What is required: Where "песня" appears in a line of the entries below, that line should be copied.

(Recorded data)
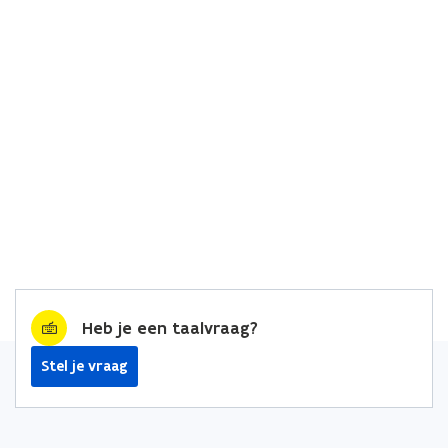
Heb je een taalvraag?
Stel je vraag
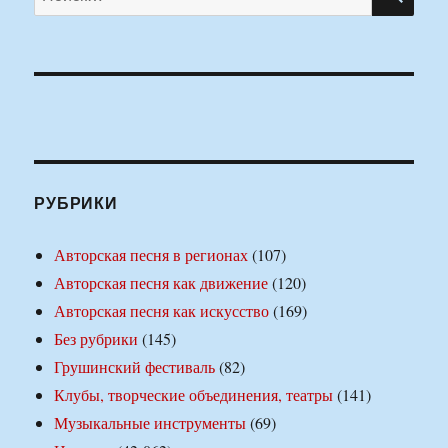
РУБРИКИ
Авторская песня в регионах
(107)
Авторская песня как движение
(120)
Авторская песня как искусство
(169)
Без рубрики
(145)
Грушинский фестиваль
(82)
Клубы, творческие объединения, театры
(141)
Музыкальные инструменты
(69)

Result of the task:
Авторская песня в регионах
Авторская песня как движение
Авторская песня как искусство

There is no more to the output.